I have been reading up on how to do power analysis in simr
, but it seems that the only way to do a priori power analysis with mixed effects models is by using a simulated dataset. The vignette and journal article on it aren't very clear how you achieve this. As such, I want to create a dataset that resembles what I want in my final mixed effects model, but I'm a bit confused on how to do it.
Piggybacking off a previous question I had, this dataset is a fake dataset which includes the following variables:
Essentially what I want is to predict how much letter values moderate the influence of iq and verbal ability on reading.

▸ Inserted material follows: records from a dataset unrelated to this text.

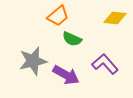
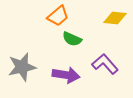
gray star: moved 11 px left, 6 px down
purple arrow: rotated 20 degrees counterclockwise
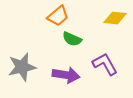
purple L-shape: rotated 12 degrees clockwise
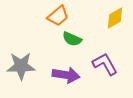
yellow diamond: rotated 35 degrees counterclockwise
gray star: moved 1 px left, 1 px up; rotated 12 degrees clockwise
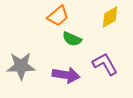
yellow diamond: moved 5 px left, 1 px up
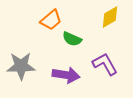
orange trapezoid: moved 7 px left, 4 px down
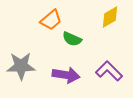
purple L-shape: moved 4 px right, 7 px down; rotated 16 degrees counterclockwise
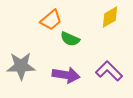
green semicircle: moved 2 px left
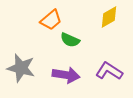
yellow diamond: moved 1 px left
green semicircle: moved 1 px down
gray star: moved 2 px down; rotated 16 degrees clockwise
purple L-shape: rotated 12 degrees counterclockwise
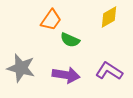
orange trapezoid: rotated 15 degrees counterclockwise
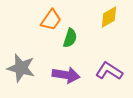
green semicircle: moved 2 px up; rotated 96 degrees counterclockwise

I also want to look at the variation of school and student ability, which should vary by iq and verbal ability. To do that, I made this dataset:
#### Libraries ####
library(tidyverse)
library(lmerTest)
#### Variables ####
set.seed(123) # set seed for reproducibility
id <- 1:300 # participants (students)
iq <- rnorm(n=300, mean=120, sd=15) # iq variable
va <- iq*.50 + rnorm(n=300, mean=117, sd = 18) # verbal ability
wr <- iq*.50 + rnorm(n=300, mean=115, sd = 16) # word reading
school <- c("school1","school2","school3","school4") # school of student
df <- data.frame(id,iq,va,wr,school)
#### Join Data with Value and Letters ####
value <- 1:40
df2 <- df %>%
inner_join(crossing(id = 1:300,
letter = letters[1:20])) %>%
mutate(value = rep(value, 150))
This in turn gives me this data frame:
id iq va wr school letter value
1 1 111.5929 159.9221 187.9806 school1 a 1
2 1 111.5929 159.9221 187.9806 school1 b 2
3 1 111.5929 159.9221 187.9806 school1 c 3
4 1 111.5929 159.9221 187.9806 school1 d 4
5 1 111.5929 159.9221 187.9806 school1 e 5
6 1 111.5929 159.9221 187.9806 school1 f 6
I already sense there are already issues with this, but I've run the model just to look at what it does.
lmer.df <- lmer(wr
~ (iq+va)*value
+ (1+iq+va|school/id),
data = df2)
summary(lmer.df)
The output doesn't look like it modeled things well, though I realize this is a complex model as well:
boundary (singular) fit: see help('isSingular')
Warning message:
Some predictor variables are on very different scales: consider rescaling
How do I better emulate what I want for the power analysis?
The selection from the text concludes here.